Paper Review: TCP Vegas: End to End Congestion Avoidance on a Global Internet

Reviewer: Kenneth Chin


This paper attempts to boost the throughput of TCP Reno, through modifying the slow-start, congestion avoidance and retransmission mechanisms. TCP Vegas shows a promising and tremedous improvement in terms of throughput over its predecessor, TCP Reno. The main idea in this paper is that the degree of congestion should not only be using loss segment as an indication, but also be detected actively. However, since network is distributed and dynamic, parameters characterizing the network is not easy to obtain and even if there are some, they might not be able to accurately reflect the congestion level in the network. Moreover, it is wasting a lot of bandwidth if we let routers generate congestion information packets to the senders. In view of this, round-trip-time (RTT) is believed as the best choice to reveal the level of congestion in the network. Since RTT is calculated on the sender side, no information is needed to flow across the network and there is no clock synchronization problem. Therefore, by making use of the RTT wisely, the level of congestion in the network can be somewhat derived and appropriate actions can be done to more smoothly converge to the networks available bandwidth. The second major idea in the paper is that TCP Vegas takes care of the buffer size in the routers in order to avoid overflowing the buffers in the routers so as to avoid congestion.

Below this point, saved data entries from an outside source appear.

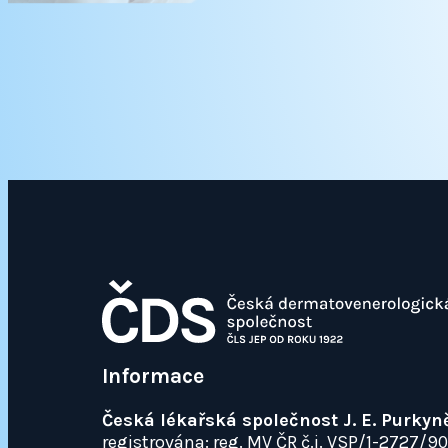
Informace
Česká lékařská společnost J. E. Purkyn
registrována: reg. MV ČR č.j. VSP/1-2727/9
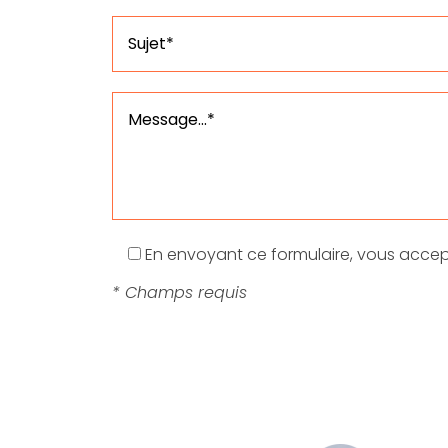
En envoyant ce formulaire, vous accept
* Champs requis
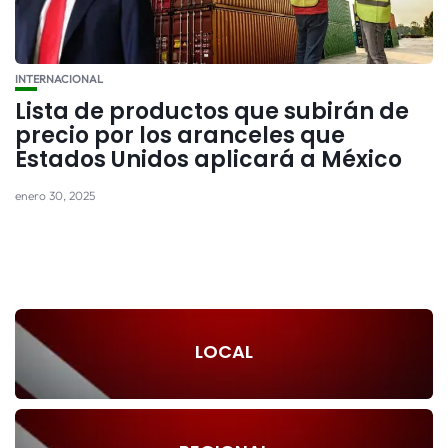
INTERNACIONAL
Lista de productos que subirán de
precio por los aranceles que
Estados Unidos aplicará a México
enero 30, 2025
LOCAL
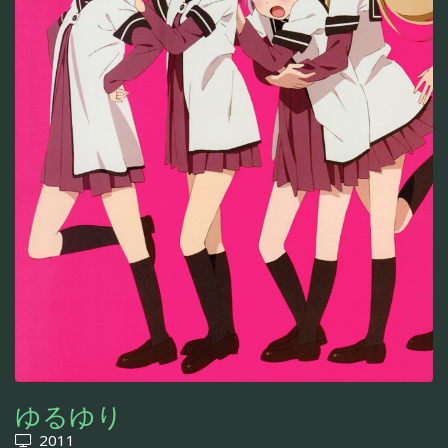
ゆるゆり
2011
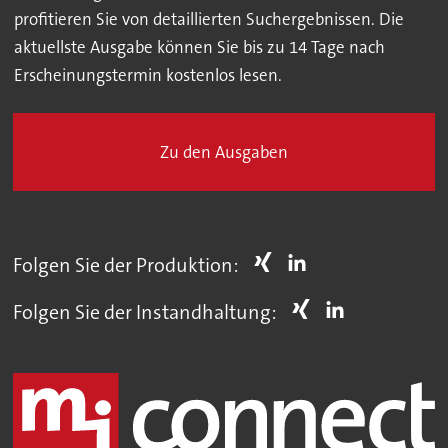
profitieren Sie von detaillierten Suchergebnissen. Die
aktuellste Ausgabe können Sie bis zu 14 Tage nach
Erscheinungstermin kostenlos lesen.
Zu den Ausgaben
Folgen Sie der Produktion:
Folgen Sie der Instandhaltung:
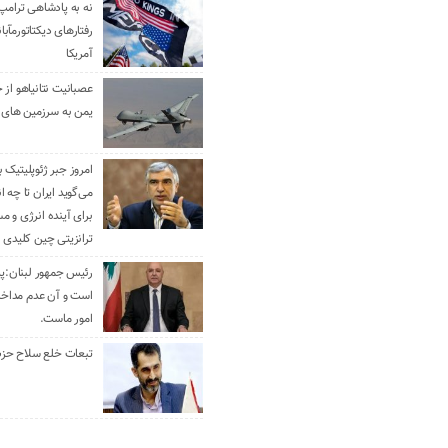
نه به پادشاهی ترامپ
رفتارهای دیکتاتورمآبا
آمریکا
عصبانیت نتانیاهو از 
یمن به سرزمین های 
امروز جبر ژئوپلیتیک ب
می‌گوید ایران تا چه ان
برای آینده انرژی و م
ترانزیتی چین کلیدی 
رئیس جمهور لبنان:پی
است و آن عدم مداخله
امور ماست.
تبعات خلع سلاح حزب 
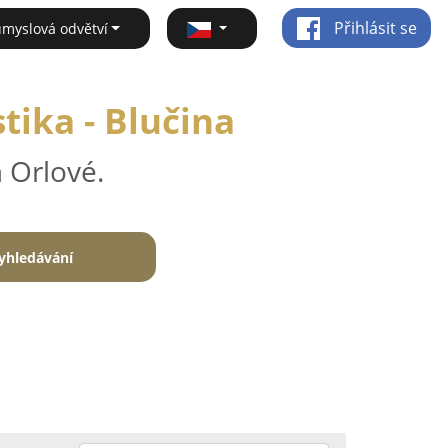
Přihlásit se
ůmyslová odvětví
tika - Blučina
 Orlové.
yhledávání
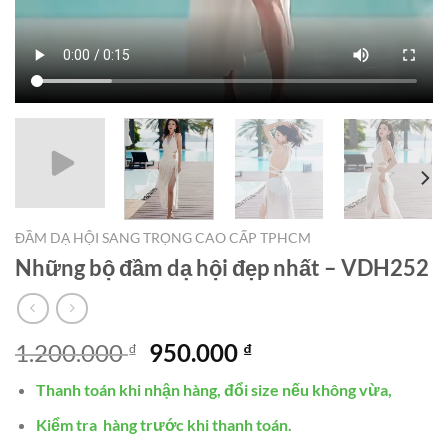
ĐẦM DẠ HỘI SANG TRỌNG CAO CẤP TPHCM
Những bộ đầm dạ hội đẹp nhất – VDH252
Giá
Giá
1.200.000
950.000
₫
₫
gốc
hiện
Thanh toán khi nhận hàng, đổi size nếu không vừa,
là:
tại
1.200.000 ₫.
là:
Kiểm tra hàng trước khi thanh toán.
950.000 ₫.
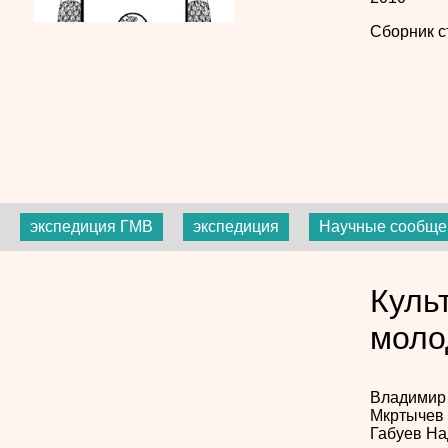
Сборник с
экспедиция ГМВ
экспедиция
Научные сообще
Куль
моло
Владимир
Мкртычев
Габуев
На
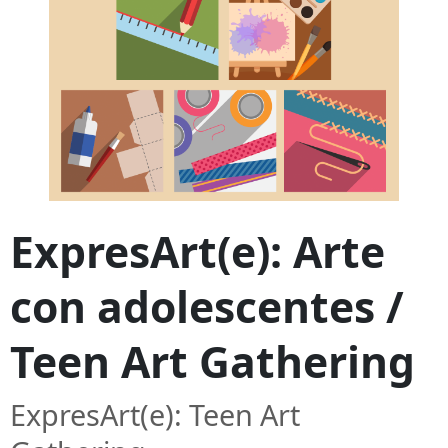
ExpresArt(e): Arte
con adolescentes /
Teen Art Gathering
ExpresArt(e): Teen Art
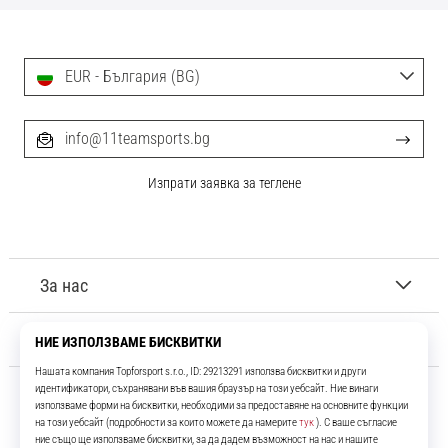
EUR - България (BG)
info@11teamsports.bg
Изпрати заявка за теглене
За нас
Обслужване на клиенти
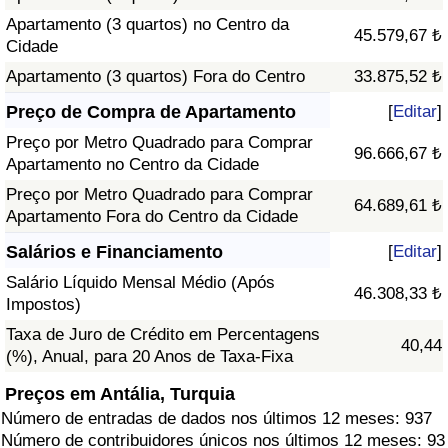
Apartamento (3 quartos) no Centro da
45.579,67 ₺
Cidade
Apartamento (3 quartos) Fora do Centro
33.875,52 ₺
Preço de Compra de Apartamento
[
Editar
]
Preço por Metro Quadrado para Comprar
96.666,67 ₺
Apartamento no Centro da Cidade
Preço por Metro Quadrado para Comprar
64.689,61 ₺
Apartamento Fora do Centro da Cidade
Salários e Financiamento
[
Editar
]
Salário Líquido Mensal Médio (Após
46.308,33 ₺
Impostos)
Taxa de Juro de Crédito em Percentagens
40,44
(%), Anual, para 20 Anos de Taxa-Fixa
Preços em Antália, Turquia
Número de entradas de dados nos últimos 12 meses: 937
Número de contribuidores únicos nos últimos 12 meses: 93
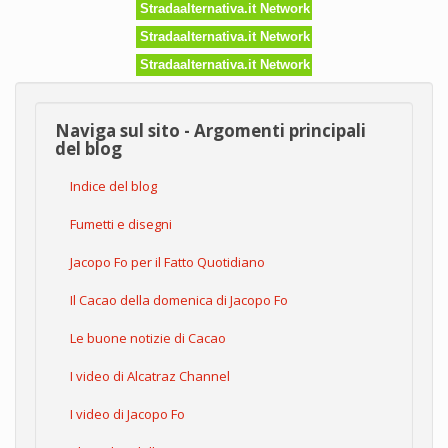
Stradaalternativa.it Network
Stradaalternativa.it Network
Stradaalternativa.it Network
Naviga sul sito - Argomenti principali
del blog
Indice del blog
Fumetti e disegni
Jacopo Fo per il Fatto Quotidiano
Il Cacao della domenica di Jacopo Fo
Le buone notizie di Cacao
I video di Alcatraz Channel
I video di Jacopo Fo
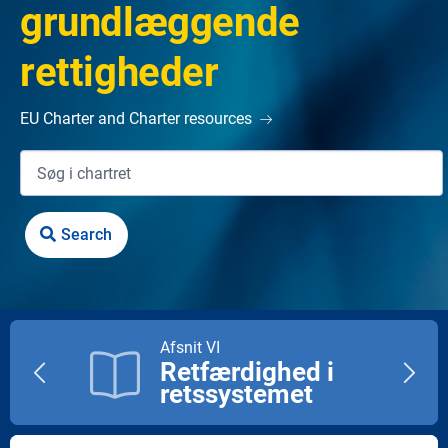
grundlæggende
rettigheder
EU Charter and Charter resources
Afsnit VI
Retfærdighed i
Previous
Next
retssystemet
title
title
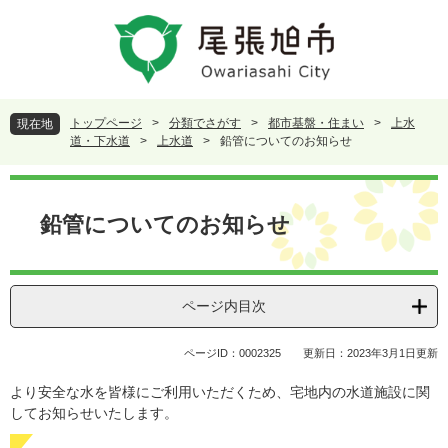
ペ
メ
ー
ニ
ジ
ュ
の
ー
先
を
頭
飛
トップページ
>
分類でさがす
>
都市基盤・住まい
>
上水
現在地
で
ば
道・下水道
>
上水道
>
鉛管についてのお知らせ
す
し
。
て
本
本
文
鉛管についてのお知らせ
文
へ
ページ内目次
ページID：0002325
更新日：2023年3月1日更新
より安全な水を皆様にご利用いただくため、宅地内の水道施設に関
してお知らせいたします。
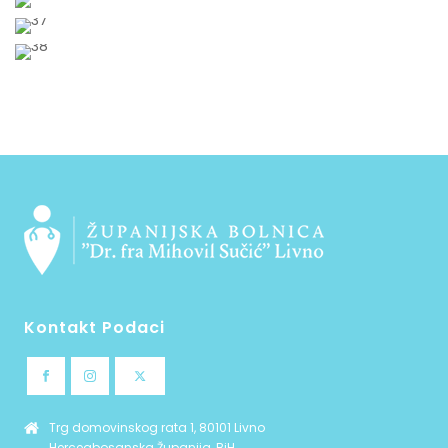
Kontakt Podaci
Trg domovinskog rata 1, 80101 Livno
Hercegbosanska Županija, BiH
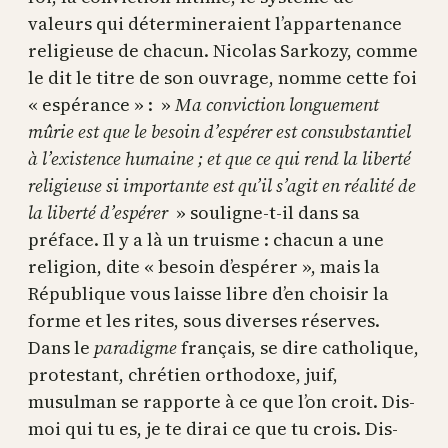
valeurs qui détermineraient l’appartenance
religieuse de chacun. Nicolas Sarkozy, comme
le dit le titre de son ouvrage, nomme cette foi
« espérance » : »
Ma conviction longuement
mûrie est que le besoin d’espérer est consubstantiel
à l’existence humaine ; et que ce qui rend la liberté
religieuse si importante est qu’il s’agit en réalité de
la liberté d’espérer
» souligne-t-il dans sa
préface. Il y a là un truisme : chacun a une
religion, dite « besoin d’espérer », mais la
République vous laisse libre d’en choisir la
forme et les rites, sous diverses réserves.
Dans le
paradigme
français, se dire catholique,
protestant, chrétien orthodoxe, juif,
musulman se rapporte à ce que l’on croit. Dis-
moi qui tu es, je te dirai ce que tu crois. Dis-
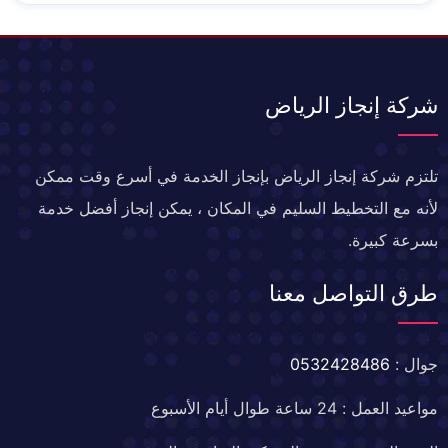
شركة إنجاز الرياض
تلتزم شركة إنجاز الرياض بإنجاز الخدمة في أسرع وقت ممكن
لأنه مع التخطيط السليم في المكان ، يمكن إنجاز أفضل خدمة
بسرعة كبيرة.
طرق التواصل معنا
جوال :
0532428486
مواعيد العمل : 24 ساعة طوال أيام الأسبوع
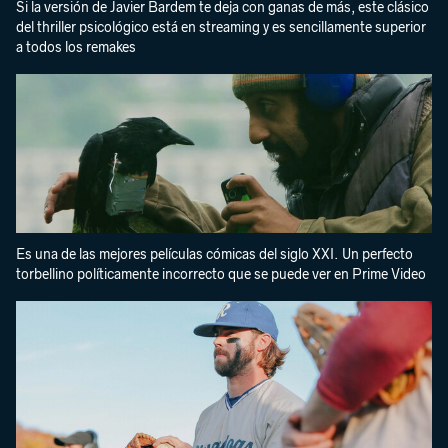
Si la versión de Javier Bardem te deja con ganas de más, este clásico
del thriller psicológico está en streaming y es sencillamente superior
a todos los remakes
Es una de las mejores películas cómicas del siglo XXI. Un perfecto
torbellino políticamente incorrecto que se puede ver en Prime Video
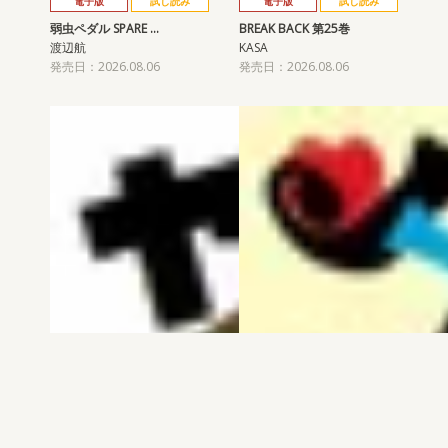
電子版
試し読み
電子版
試し読み
弱虫ペダル SPARE …
BREAK BACK 第25巻
渡辺航
KASA
発売日：2026.08.06
発売日：2026.08.06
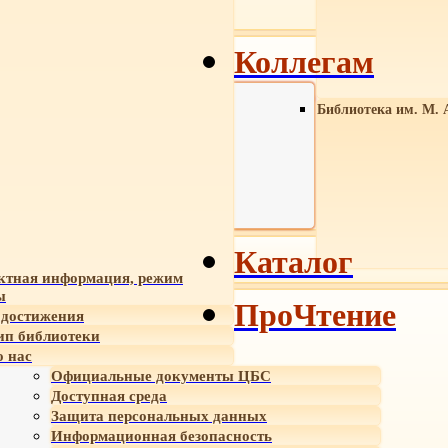
Коллегам
Библиотека им. М. 
Каталог
ктная информация, режим
ы
ПроЧтение
достижения
ип библиотеки
 нас
Официальные документы ЦБС
Доступная среда
Защита персональных данных
Информационная безопасность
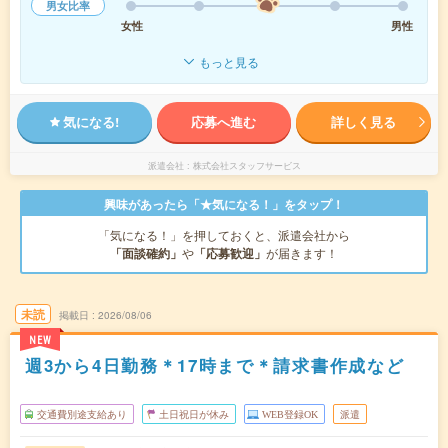
男女比率
女性
男性
もっと見る
気になる!
応募へ進む
詳しく見る
派遣会社
株式会社スタッフサービス
興味があったら「★気になる！」をタップ！
「気になる！」を押しておくと、派遣会社から
「面談確約」
や
「応募歓迎」
が届きます！
未読
掲載日
2026/08/06
NEW
週3から4日勤務＊17時まで＊請求書作成など
交通費別途支給あり
土日祝日が休み
WEB登録OK
派遣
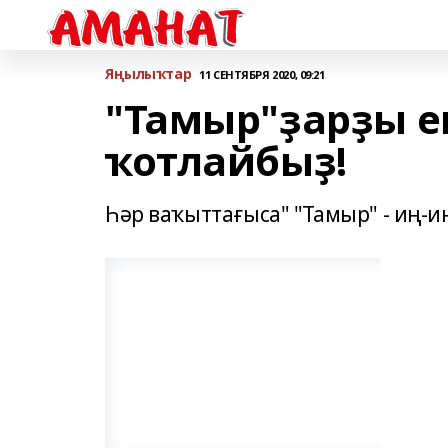
Яңылыҡтар
11 СЕНТЯБРЯ 2020, 09:21
"Тамыр"ҙарҙы е
ҡотлайбыҙ!
Һәр ваҡыттағыса" "Тамыр" - иң-и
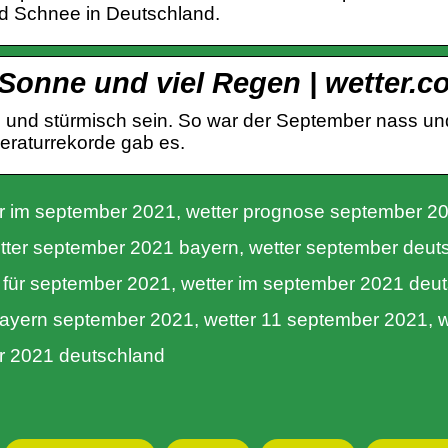
d Schnee in Deutschland.
 Sonne und viel Regen | wetter.
 und stürmisch sein. So war der September nass u
eraturrekorde gab es.
r im september 2021, wetter prognose september 20
tter september 2021 bayern, wetter september deut
r für september 2021, wetter im september 2021 deu
bayern september 2021, wetter 11 september 2021, w
r 2021 deutschland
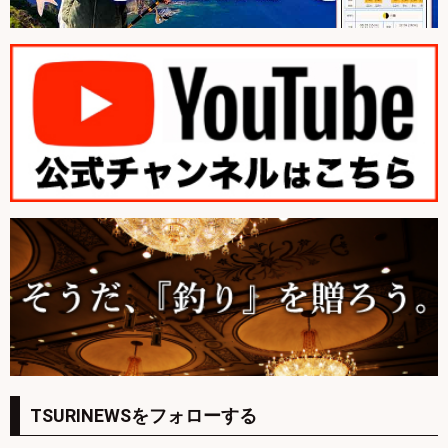
TSURINEWSをフォローする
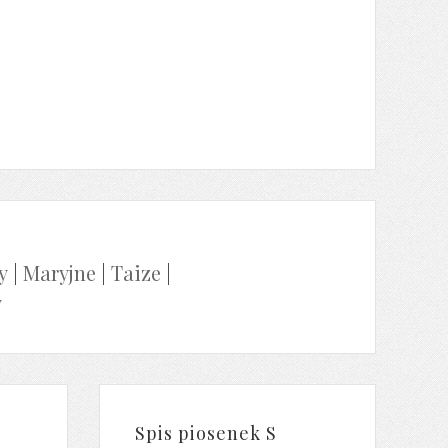
y
|
Maryjne
|
Taize
|
y
Spis piosenek S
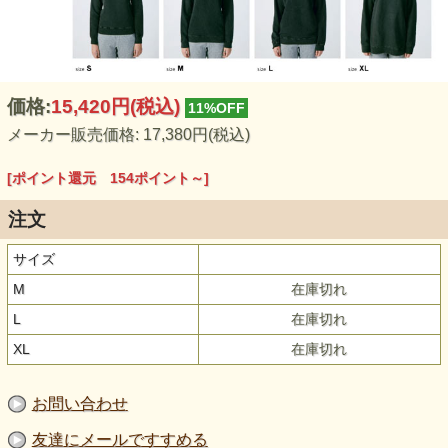
価格:
15,420円
(税込)
11%OFF
メーカー販売価格: 17,380円(税込)
[ポイント還元 154ポイント～]
注文
サイズ
M
在庫切れ
L
在庫切れ
XL
在庫切れ
お問い合わせ
友達にメールですすめる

There are of course other modifications in TCP Vegas that help boost up the network throughput, and they are summarized as follows:
  1. slow-start: increase (exponentially) the window size every other RTT. In between, the congestion window stays fixed so a valid comparison of the expected and actual rates can be made.
  2. retransmission: don't rely on the coarse-grained timeout.
The author conducts experiments to support his arguement. The experiments were done by simulations. Although he was trying to compare TCP Vegas to other protocols, he missed out the major rival of TCP Vegas - TCP Reno. In a practical netowrk, say the Internet, it is composed of different version of TCPs. Although TCP Vegas is backward compatible with TCP Reno and Tahoe, it is suspected that the performance of TCP Vegas is not as it is claimed in the paper or may be even worse. Moreover, there are usually multiple routers sitting along a virtual connection, it might not be able to use a single alpha-beta pair to represent all the buffer sizes in different routers. Mutliple alpha-beta pairs is definitely complicating the algorithm in some sense because TCP is dealing with end-to-end connections. Also, forward routes might be different from backward routes occassionally due to routes being not persistent enough, this further complicates the algorithm. Fairness in TCP Vegas, in face of other TCP versions, suffers as well.

Nonetheless, TCP Vegas among various versions. It is undoubted that its performace is overwhelming. This paper deserves a 4th grade.